What do we need to learn from the latest terrorist plot? That Iran's rulers are not open to engagement no matter what mix of carrots and sticks are offered; that Iran's rulers view peaceful co-existence with the Great Satan as ideologically and theologically unacceptable; and that Iran's rulers, despite the erroneous reports written from Iran 32 years ago and many misguided analyses since, continue to have grand and global ambitions — not just grievances and fears.
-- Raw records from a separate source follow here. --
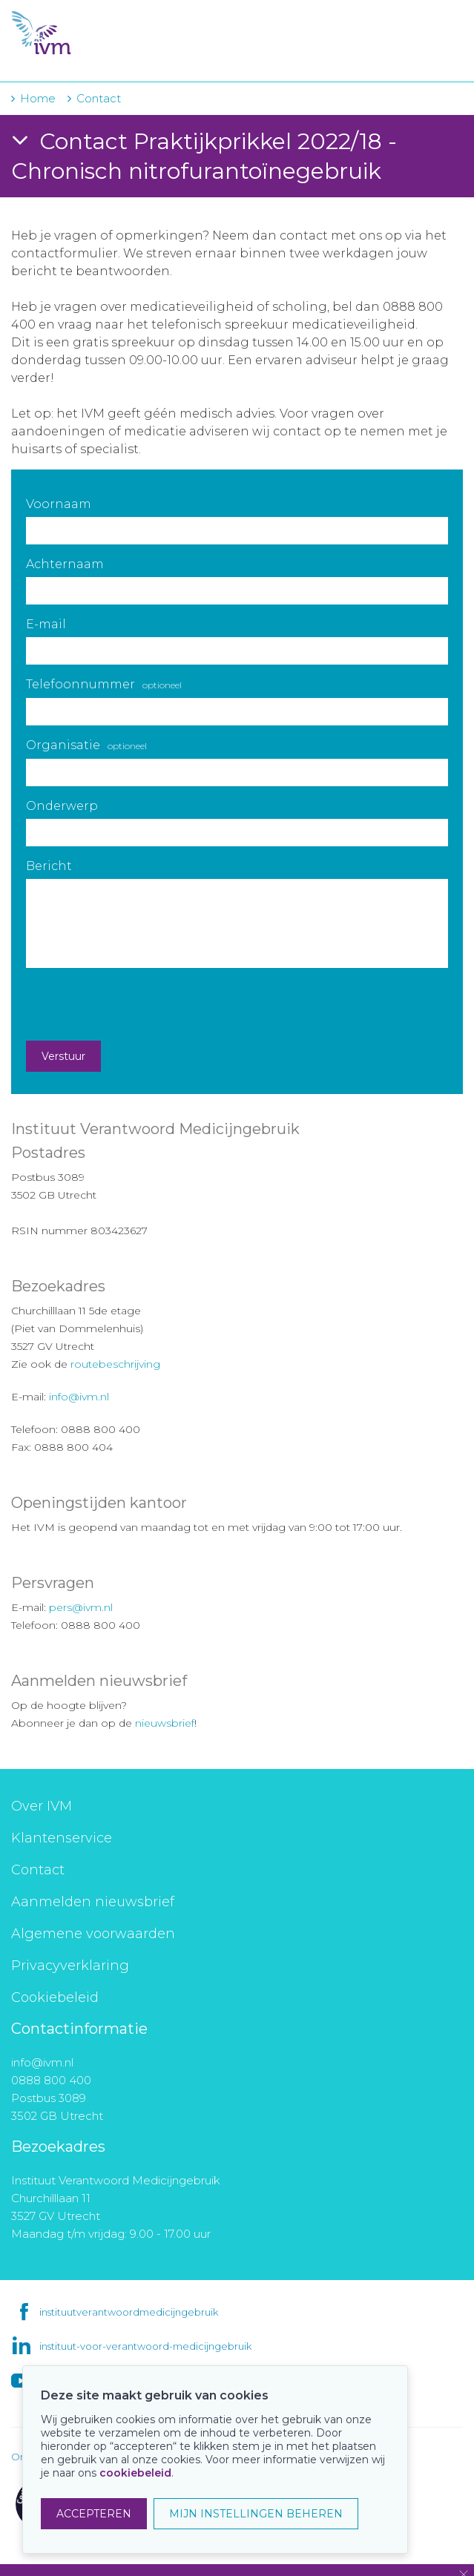  Describe the element at coordinates (38, 1870) in the screenshot. I see `Contact` at that location.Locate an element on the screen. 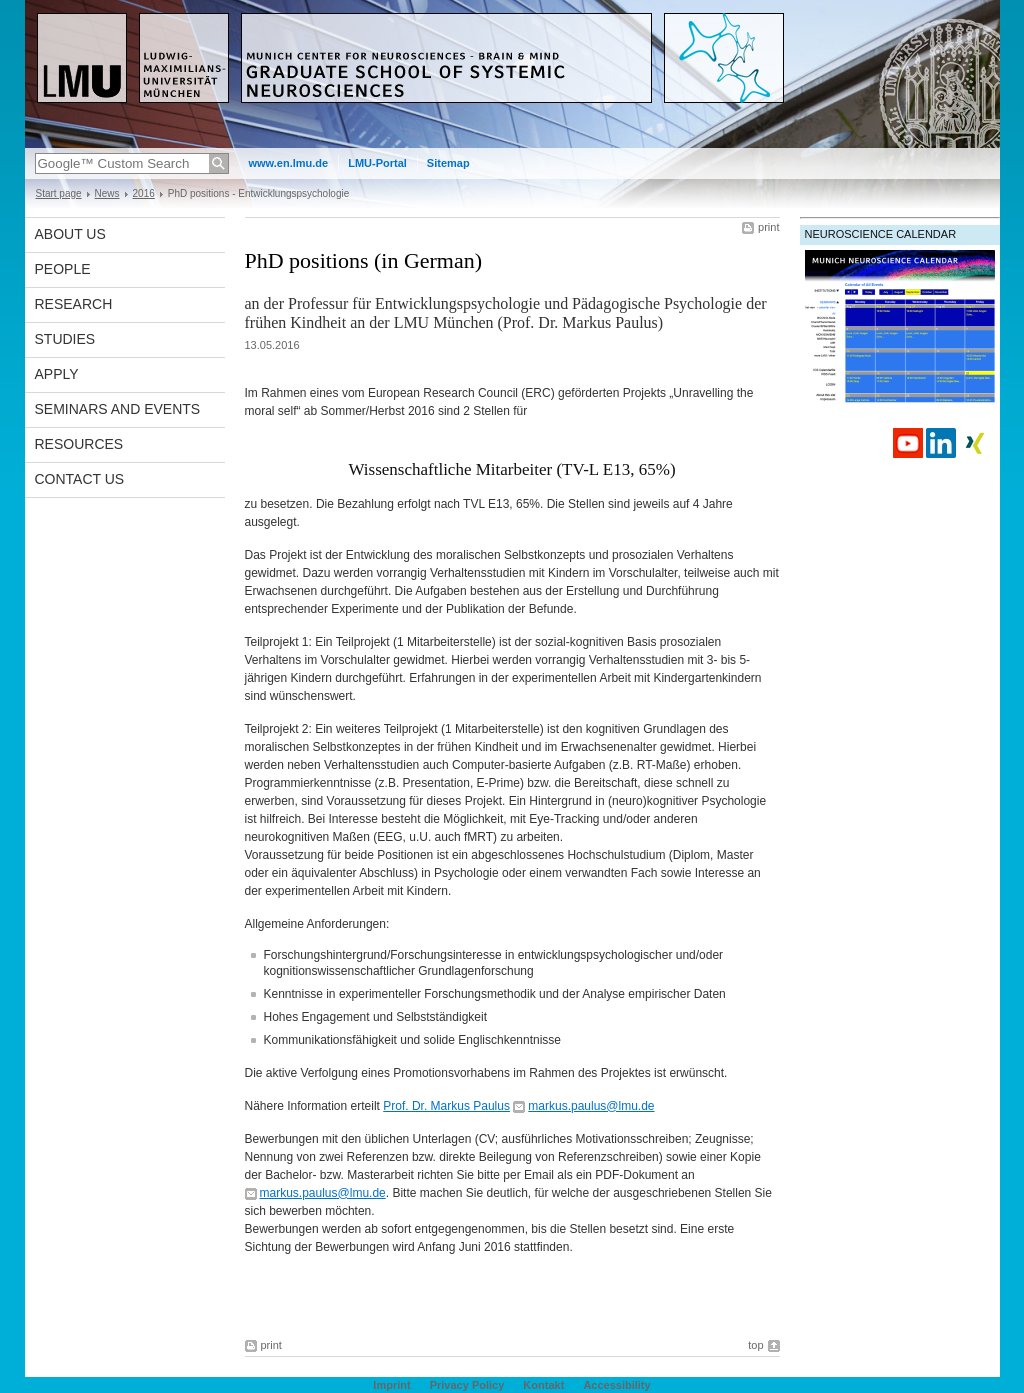 The width and height of the screenshot is (1024, 1393). Apply is located at coordinates (57, 374).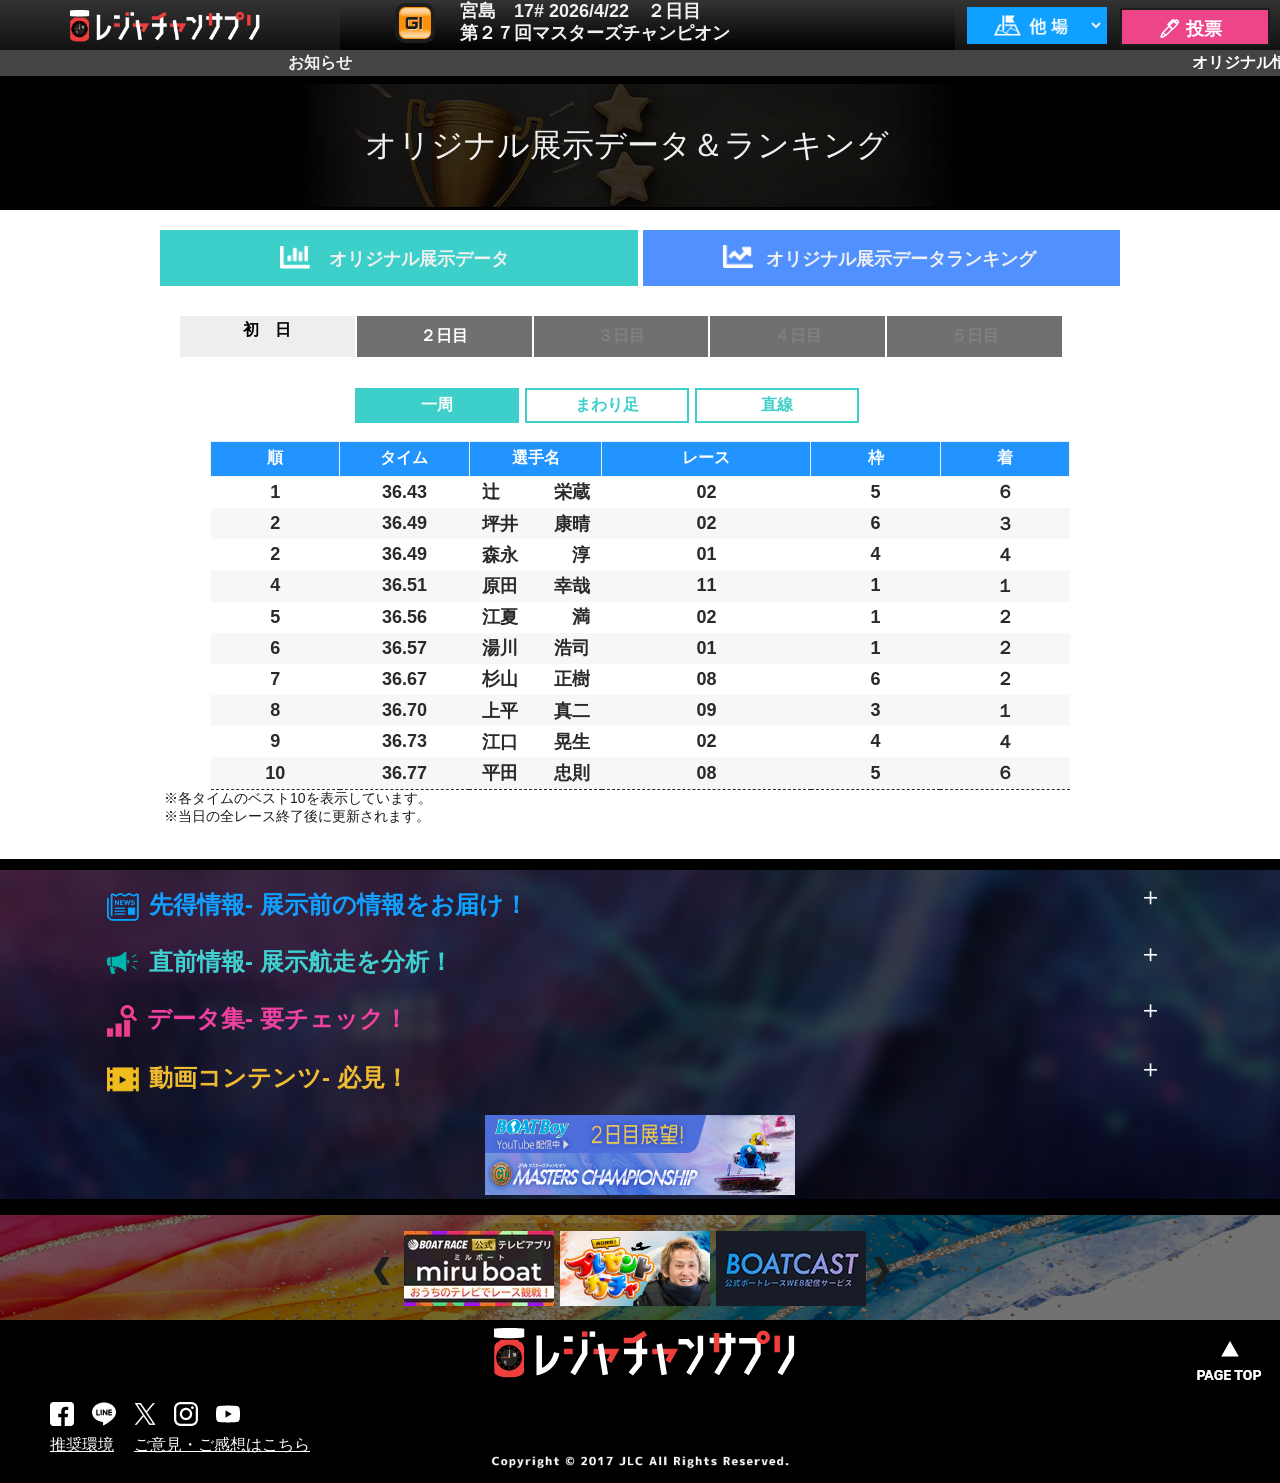 Image resolution: width=1280 pixels, height=1483 pixels. I want to click on Next, so click(883, 1271).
It's time, also, to acknowledge that the fiction that America's enemy is "violent extremism" is leading us astray — as it did last week when President Obama announced he was sending troops to central Africa to counter the Lord's Resistance Army, a weird, brutal, cultish guerrilla force. Obama said he was taking this step not for humanitarian reasons — that would be understandable and perhaps even justifiable — but in the interest of America's national security. Can he really believe that? Is he not listening to his advisers, or are they biting their tongues?
The hard fact is that the Islamic Revolutionary Guards and the Supreme Leader they serve represent the most critical threat confronting America and the West. Terrorism is one of their weapons. Nuclear devices will be another — unless effective measures, finally and belatedly, are taken to prevent the Islamic Revolution from advancing.